In 2022, according to a Gartner, Inc. poll of CEOs and senior executives, significant shifts in their thinking about people, purpose, prices, and productivity are expected, particularly on themes of sustainability, workforce challenges, and inflation.
Artificial intelligence (AI) is now the most significant new technology among CEOs for the third year in a row, according to the study’s findings. 63 percent of CEOs, on the other hand, believe the metaverse is either not applicable or highly unlikely to be a crucial technology for their company.
Additionally, for the first time in the survey’s history, CEOs ranked environmental sustainability eighth among their top ten strategic business goals. Nearly three-quarters of CEOs believed that expanding ESG activities drew investors to their companies. In 2022 and 2023, CEOs see sustainability as a competitive differentiation with brand trust among respondents.

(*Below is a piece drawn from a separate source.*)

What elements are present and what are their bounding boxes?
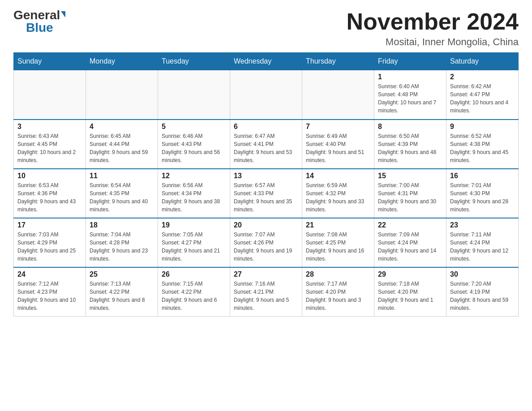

Increasing Environmental, Social, and Governance (ESG) Efforts:
- The regulatory landscape
Regulators are now employing the instruments developed to combat the global financial crisis to address the challenge of climate risk management and the growth of green finance. With so many of these projects underway, the sector will soon be inundated with ESG-related conduct and prudential standards, which will be followed by new reporting and management requirements, as well as monitoring and oversight.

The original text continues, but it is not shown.